• Your instructions:
Reproduce each line below without any alteration.

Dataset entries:
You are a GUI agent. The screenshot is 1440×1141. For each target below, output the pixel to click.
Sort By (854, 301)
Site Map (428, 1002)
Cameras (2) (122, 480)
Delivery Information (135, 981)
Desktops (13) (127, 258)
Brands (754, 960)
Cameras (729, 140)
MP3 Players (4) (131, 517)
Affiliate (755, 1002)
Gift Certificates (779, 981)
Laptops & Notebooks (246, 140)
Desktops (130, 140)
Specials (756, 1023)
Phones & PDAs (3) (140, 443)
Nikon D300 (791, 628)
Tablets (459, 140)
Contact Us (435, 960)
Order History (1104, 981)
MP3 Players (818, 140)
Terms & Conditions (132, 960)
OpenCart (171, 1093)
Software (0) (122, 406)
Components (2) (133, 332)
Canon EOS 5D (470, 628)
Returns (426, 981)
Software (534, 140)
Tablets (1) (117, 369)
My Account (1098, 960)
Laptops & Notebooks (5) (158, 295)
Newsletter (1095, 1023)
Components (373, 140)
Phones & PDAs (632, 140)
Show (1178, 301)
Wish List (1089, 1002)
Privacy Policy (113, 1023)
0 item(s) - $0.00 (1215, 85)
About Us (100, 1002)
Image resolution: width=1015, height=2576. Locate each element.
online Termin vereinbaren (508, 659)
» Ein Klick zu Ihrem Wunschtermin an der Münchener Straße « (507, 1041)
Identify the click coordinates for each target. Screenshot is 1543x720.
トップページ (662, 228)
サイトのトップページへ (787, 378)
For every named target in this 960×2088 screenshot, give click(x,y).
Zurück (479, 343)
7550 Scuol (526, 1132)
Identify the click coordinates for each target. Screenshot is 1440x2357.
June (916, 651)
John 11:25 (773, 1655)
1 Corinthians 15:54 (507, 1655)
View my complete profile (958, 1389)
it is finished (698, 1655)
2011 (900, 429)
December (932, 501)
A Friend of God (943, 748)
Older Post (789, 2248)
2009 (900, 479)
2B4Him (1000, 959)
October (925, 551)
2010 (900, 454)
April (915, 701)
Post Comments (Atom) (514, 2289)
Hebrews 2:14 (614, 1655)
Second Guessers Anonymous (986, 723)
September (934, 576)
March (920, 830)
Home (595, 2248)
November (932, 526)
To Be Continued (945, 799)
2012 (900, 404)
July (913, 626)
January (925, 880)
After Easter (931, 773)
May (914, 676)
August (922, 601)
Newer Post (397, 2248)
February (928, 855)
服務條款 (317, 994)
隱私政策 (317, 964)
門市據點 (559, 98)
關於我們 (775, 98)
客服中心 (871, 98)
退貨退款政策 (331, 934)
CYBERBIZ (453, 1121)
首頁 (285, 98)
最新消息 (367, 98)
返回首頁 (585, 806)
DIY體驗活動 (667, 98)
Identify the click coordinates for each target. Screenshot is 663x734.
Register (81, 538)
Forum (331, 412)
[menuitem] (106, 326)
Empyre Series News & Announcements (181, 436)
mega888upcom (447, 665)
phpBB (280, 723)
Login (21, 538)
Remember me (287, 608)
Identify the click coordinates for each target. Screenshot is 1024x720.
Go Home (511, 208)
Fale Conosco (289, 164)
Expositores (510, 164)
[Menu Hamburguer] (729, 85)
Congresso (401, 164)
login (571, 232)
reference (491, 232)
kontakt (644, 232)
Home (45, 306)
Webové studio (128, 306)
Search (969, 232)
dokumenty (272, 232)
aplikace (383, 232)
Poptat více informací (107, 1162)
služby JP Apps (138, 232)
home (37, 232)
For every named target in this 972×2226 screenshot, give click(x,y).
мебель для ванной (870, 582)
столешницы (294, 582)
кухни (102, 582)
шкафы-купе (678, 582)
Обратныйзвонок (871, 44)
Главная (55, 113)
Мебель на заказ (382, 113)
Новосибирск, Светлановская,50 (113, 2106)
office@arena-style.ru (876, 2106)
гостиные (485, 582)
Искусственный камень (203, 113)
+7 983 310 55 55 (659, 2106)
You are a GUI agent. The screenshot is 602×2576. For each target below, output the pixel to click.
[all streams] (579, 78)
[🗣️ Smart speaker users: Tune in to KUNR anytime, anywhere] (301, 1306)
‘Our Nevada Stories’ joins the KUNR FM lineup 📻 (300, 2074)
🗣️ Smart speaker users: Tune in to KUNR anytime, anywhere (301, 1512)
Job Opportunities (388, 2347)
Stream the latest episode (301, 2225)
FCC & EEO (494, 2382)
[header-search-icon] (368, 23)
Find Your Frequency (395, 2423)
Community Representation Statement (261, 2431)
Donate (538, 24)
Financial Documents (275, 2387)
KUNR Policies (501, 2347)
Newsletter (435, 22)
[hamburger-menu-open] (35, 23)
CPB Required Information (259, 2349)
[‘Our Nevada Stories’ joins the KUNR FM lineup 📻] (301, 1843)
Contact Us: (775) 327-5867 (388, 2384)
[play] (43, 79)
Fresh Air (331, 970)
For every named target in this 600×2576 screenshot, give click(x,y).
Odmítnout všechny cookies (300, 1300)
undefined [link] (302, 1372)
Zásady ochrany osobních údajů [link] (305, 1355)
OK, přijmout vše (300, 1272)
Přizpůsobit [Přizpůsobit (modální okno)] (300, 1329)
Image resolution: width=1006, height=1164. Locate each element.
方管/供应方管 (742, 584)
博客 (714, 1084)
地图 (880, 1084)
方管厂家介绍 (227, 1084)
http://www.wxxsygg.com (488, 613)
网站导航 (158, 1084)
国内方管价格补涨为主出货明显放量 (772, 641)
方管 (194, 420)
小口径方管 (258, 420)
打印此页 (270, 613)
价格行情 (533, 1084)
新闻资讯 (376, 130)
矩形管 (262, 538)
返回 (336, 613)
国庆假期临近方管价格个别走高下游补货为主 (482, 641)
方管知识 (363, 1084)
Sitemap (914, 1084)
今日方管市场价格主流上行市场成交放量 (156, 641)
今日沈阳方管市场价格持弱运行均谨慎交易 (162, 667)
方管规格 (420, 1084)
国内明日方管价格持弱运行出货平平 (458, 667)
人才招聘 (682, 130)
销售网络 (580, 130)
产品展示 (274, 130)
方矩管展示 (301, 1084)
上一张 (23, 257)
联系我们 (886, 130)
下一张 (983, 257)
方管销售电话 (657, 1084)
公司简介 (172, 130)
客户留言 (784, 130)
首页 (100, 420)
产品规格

• Problem solution:
You are a GUI agent. The screenshot is 1440×1141. For each target below, output the pixel to click.
Sort By (854, 301)
Site Map (428, 1002)
Cameras (2) (122, 480)
Delivery Information (135, 981)
Desktops (13) (127, 258)
Brands (754, 960)
Cameras (729, 140)
MP3 Players (4) (131, 517)
Affiliate (755, 1002)
Gift Certificates (779, 981)
Laptops & Notebooks (246, 140)
Desktops (130, 140)
Specials (756, 1023)
Phones & PDAs (3) (140, 443)
Nikon D300 (791, 628)
Tablets (459, 140)
Contact Us (435, 960)
Order History (1104, 981)
MP3 Players (818, 140)
Terms & Conditions (132, 960)
OpenCart (171, 1093)
Software (0) (122, 406)
Components (2) (133, 332)
Canon EOS 5D (470, 628)
Returns (426, 981)
Software (534, 140)
Tablets (1) (117, 369)
My Account (1098, 960)
Laptops & Notebooks (5) (158, 295)
Newsletter (1095, 1023)
Components (373, 140)
Phones & PDAs (632, 140)
Show (1178, 301)
Wish List (1089, 1002)
Privacy Policy (113, 1023)
0 item(s) - $0.00 (1215, 85)
About Us (100, 1002)
Image resolution: width=1015, height=2576. Locate each element.
online Termin vereinbaren (508, 659)
» Ein Klick zu Ihrem Wunschtermin an der Münchener Straße « (507, 1041)
Identify the click coordinates for each target. Screenshot is 1543x720.
トップページ (662, 228)
サイトのトップページへ (787, 378)
For every named target in this 960×2088 screenshot, give click(x,y).
Zurück (479, 343)
7550 Scuol (526, 1132)
Identify the click coordinates for each target. Screenshot is 1440x2357.
June (916, 651)
John 11:25 (773, 1655)
1 Corinthians 15:54 (507, 1655)
View my complete profile (958, 1389)
it is finished (698, 1655)
2011 (900, 429)
December (932, 501)
A Friend of God (943, 748)
Older Post (789, 2248)
2009 (900, 479)
2B4Him (1000, 959)
October (925, 551)
2010 (900, 454)
April (915, 701)
Post Comments (Atom) (514, 2289)
Hebrews 2:14 (614, 1655)
Second Guessers Anonymous (986, 723)
September (934, 576)
March (920, 830)
Home (595, 2248)
November (932, 526)
To Be Continued (945, 799)
2012 (900, 404)
July (913, 626)
January (925, 880)
After Easter (931, 773)
May (914, 676)
August (922, 601)
Newer Post (397, 2248)
February (928, 855)
服務條款 (317, 994)
隱私政策 (317, 964)
門市據點 (559, 98)
關於我們 (775, 98)
客服中心 (871, 98)
退貨退款政策 (331, 934)
CYBERBIZ (453, 1121)
首頁 (285, 98)
最新消息 (367, 98)
返回首頁 (585, 806)
DIY體驗活動 (667, 98)
Identify the click coordinates for each target. Screenshot is 663x734.
Register (81, 538)
Forum (331, 412)
[menuitem] (106, 326)
Empyre Series News & Announcements (181, 436)
mega888upcom (447, 665)
phpBB (280, 723)
Login (21, 538)
Remember me (287, 608)
Identify the click coordinates for each target. Screenshot is 1024x720.
Go Home (511, 208)
Fale Conosco (289, 164)
Expositores (510, 164)
[Menu Hamburguer] (729, 85)
Congresso (401, 164)
login (571, 232)
reference (491, 232)
kontakt (644, 232)
Home (45, 306)
Webové studio (128, 306)
Search (969, 232)
dokumenty (272, 232)
aplikace (383, 232)
Poptat více informací (107, 1162)
služby JP Apps (138, 232)
home (37, 232)
For every named target in this 972×2226 screenshot, give click(x,y).
мебель для ванной (870, 582)
столешницы (294, 582)
кухни (102, 582)
шкафы-купе (678, 582)
Обратныйзвонок (871, 44)
Главная (55, 113)
Мебель на заказ (382, 113)
Новосибирск, Светлановская,50 (113, 2106)
office@arena-style.ru (876, 2106)
гостиные (485, 582)
Искусственный камень (203, 113)
+7 983 310 55 55 (659, 2106)
You are a GUI agent. The screenshot is 602×2576. For each target below, output the pixel to click.
[all streams] (579, 78)
[🗣️ Smart speaker users: Tune in to KUNR anytime, anywhere] (301, 1306)
‘Our Nevada Stories’ joins the KUNR FM lineup 📻 (300, 2074)
🗣️ Smart speaker users: Tune in to KUNR anytime, anywhere (301, 1512)
Job Opportunities (388, 2347)
Stream the latest episode (301, 2225)
FCC & EEO (494, 2382)
[header-search-icon] (368, 23)
Find Your Frequency (395, 2423)
Community Representation Statement (261, 2431)
Donate (538, 24)
Financial Documents (275, 2387)
KUNR Policies (501, 2347)
Newsletter (435, 22)
[hamburger-menu-open] (35, 23)
CPB Required Information (259, 2349)
[‘Our Nevada Stories’ joins the KUNR FM lineup 📻] (301, 1843)
Contact Us: (775) 327-5867 (388, 2384)
[play] (43, 79)
Fresh Air (331, 970)
For every named target in this 600×2576 screenshot, give click(x,y).
Odmítnout všechny cookies (300, 1300)
undefined [link] (302, 1372)
Zásady ochrany osobních údajů [link] (305, 1355)
OK, přijmout vše (300, 1272)
Přizpůsobit [Přizpůsobit (modální okno)] (300, 1329)
Image resolution: width=1006, height=1164. Locate each element.
方管/供应方管 (742, 584)
博客 (714, 1084)
地图 (880, 1084)
方管厂家介绍 (227, 1084)
http://www.wxxsygg.com (488, 613)
网站导航 (158, 1084)
国内方管价格补涨为主出货明显放量 (772, 641)
方管 (194, 420)
小口径方管 (258, 420)
打印此页 (270, 613)
价格行情 (533, 1084)
新闻资讯 (376, 130)
矩形管 (262, 538)
返回 (336, 613)
国庆假期临近方管价格个别走高下游补货为主 (482, 641)
方管知识 (363, 1084)
Sitemap (914, 1084)
今日方管市场价格主流上行市场成交放量 (156, 641)
今日沈阳方管市场价格持弱运行均谨慎交易 (162, 667)
方管规格 (420, 1084)
国内明日方管价格持弱运行出货平平 (458, 667)
人才招聘 (682, 130)
销售网络 (580, 130)
产品展示 (274, 130)
方矩管展示 (301, 1084)
上一张 (23, 257)
联系我们 (886, 130)
下一张 (983, 257)
方管销售电话 (657, 1084)
公司简介 (172, 130)
客户留言 (784, 130)
首页 (100, 420)
产品规格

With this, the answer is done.